Limitazione e minimizzazione
Oggetto di eguale attenzione meritano, senz’altro, anche i principi di limitazione e minimizzazione del trattamento. I dati personali – a maggior ragione quelli biometrici – devono essere raccolti per scopi determinati, espliciti e legittimi e non possono essere oggetto di ulteriori trattamenti, incompatibili con tali finalità. La limitazione delle finalità assume particolare rilevanza in questo contesto poiché il raffronto non controllato tra dati biometrici potrebbe consentire di risalire ad altri dati personali. Si pensi, ad esempio, alle informazioni sanitarie potenzialmente desumibili dalle immagini dei volti raccolte per l’accesso ad alcuni sistemi di autenticazione; ai dati vocali raccolti dagli assistenti intelligenti, che potrebbero consentire di ricostruire le reazioni emotive degli utenti e così via.

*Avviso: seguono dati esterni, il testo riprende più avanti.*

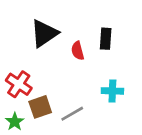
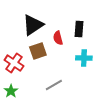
cyan cross: (112, 91) -> (84, 58), moved
brown square: (40, 107) -> (38, 51), moved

È anche per questo motivo che l’elaborazione dei dati biometrici deve applicare pienamente il principio di minimizzazione: nello sviluppo di una tecnologia risulta, difatti, di essenziale importanza ridurne la capacità di raccolta allo stretto necessario. Attraverso il parere rilasciato sulla proposta di regolamento per l’implementazione dei sistemi di sicurezza delle carte di identità, il Garante Europeo ha fatto presente come la memorizzazione delle immagini delle impronte digitali, da un lato migliori l’interoperabilità, ma dall’altro aumenti esponenzialmente la quantità di dati biometrici raccolti e, di conseguenza, incrementi il rischio di furti d’identità. Il GEDP ha concluso il proprio parere suggerendo di limitare quanto più possibile la memorizzazione dei dati delle impronte digitali sul chip dei documenti d’identità. L’Unione Europea sta preparando nuovi testi normativi atti a regolamentare l’utilizzo dei dati, lo sviluppo dell’intelligenza artificiale e la diffusione dei servizi digitali sul territorio comunitario. Si tratta di interventi che, inevitabilmente, impatteranno anche sul trattamento di dati biometrici.
Conclusione
Non c’è dubbio, in definitiva, che come spesso accade, la tecnologia corra e la disciplina in materia di protezione dei dati personali insegua. Il lavoro, tuttavia, che le istituzioni preposte a vigilare su queste dinamiche, sia a livello nazionale che comunitario, stanno sviluppando in ogni direzione, rappresenta un elemento di rassicurazione in un quadro in cui, a ben vedere, è difficile comprendere se sia più ampio il margine di sviluppo positivo o il rischio di abuso e potenziale danno per i diritti e le libertà degli interessati.